James Kovacic a,d,, Mark Louie-Johnsun b,c
PMCID: PMC9868369  PMID: 36699542

Abstract

Here we present a rare case of a large co-secreting adrenocortical oncocytoma undergoing laparoscopic retroperitoneal-to-open removal. Our case was referred for surgical opinion as a result of a left suprarenal mass being identified as part of a work-up for new onset hirsutism and post-menopausal bleeding. We provide example of our surgical approach as well as discussion on this unique adrenal tumour variant.

1. Introduction

Adrenal oncocytoma is an uncommon pathology and is usually identified incidentally on cross-sectional imaging. Within this report we describe our case of a large functional adrenal oncocytoma, a rare tumour, which was identified on investigation of hirsutism and post-menopausal bleeding. We outline our initial work-up of endocrine investigation and discuss our surgical approach to the case.

2. Case summary

A 63-year-old female was referred for surgical opinion with new onset hirsutism and post-menopausal bleeding, with CT demonstrating an 8 × 8 × 9.2cm left suprarenal mass (Fig. 1). The patient was recently diagnosed with hypertension and had history of mood disorder with prior inpatient mental health admissions. Examination demonstrated male pattern hair growth to the face, arms, and torso. There were no overt cushingoid features, however she was hypertensive at 150/80 mmHg. The patient had no prior surgical history and was an ex-smoker.

Fig. 1.

Fig. 1

Coronal CT of an 8 × 8 × 9.2cm left suprarenal mass.

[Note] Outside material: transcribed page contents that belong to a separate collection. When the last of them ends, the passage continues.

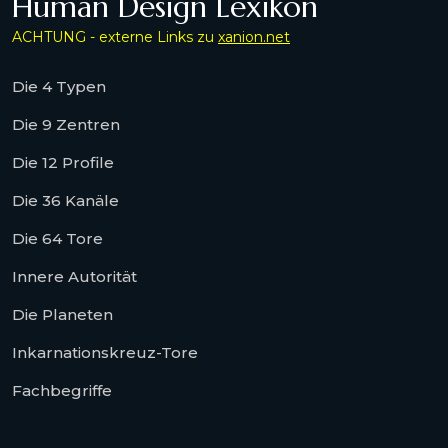
Human Design Lexikon
ACHTUNG - externe Links zu
xanion.net
Die 4 Typen
Die 9 Zentren
Die 12 Profile
Die 36 Kanäle
Die 64 Tore
Innere Autorität
Die Planeten
Inkarnationskreuz-Tore
Fachbegriffe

An endocrine panel demonstrated a co-secreting functional tumour, with results as follows: Testosterone 9.3nmol/L (normal range 0–1.5), SHBG 56nmol/L (15–70), free androgen index 19.3% (0.3–5.5), DHEA-S 9.5 μmol/L (1.2–8.4), 17-hydroprogesterone 12.8nmol/L (0.1–1.3), FSH 3.7IU/L (normal range post-menopause 25–130), LH 1.5IU/L (5.0–62), and cortisol 255nmol/L post 1mg dexamethasone suppression test indicating a positive test. Aldosterone could not be accurately assessed as the patient had recently been commenced on spironalactone for hypertension. Pelvic ultrasound and CT chest were unremarkable.

A laparoscopic 4-port retroperitoneal approach was performed with clipping and division of the single adrenal vein and near complete dissection performed prior to planned open completion of the lateral and superior dissection lines to ensure no tumour spillage. Laparoscopic approach was initially conducted in favour of open surgery due to surgeon preference in mobilising the mass away from surrounding structures, which in this case we feel helped distinguish surgical planes whilst minimising blood loss and procedural time. Laparoscopic flank port sites were connected on transition to open surgery. The patient was discharged home on Day 6 with Endocrine review to assist with steroid dosing regimen.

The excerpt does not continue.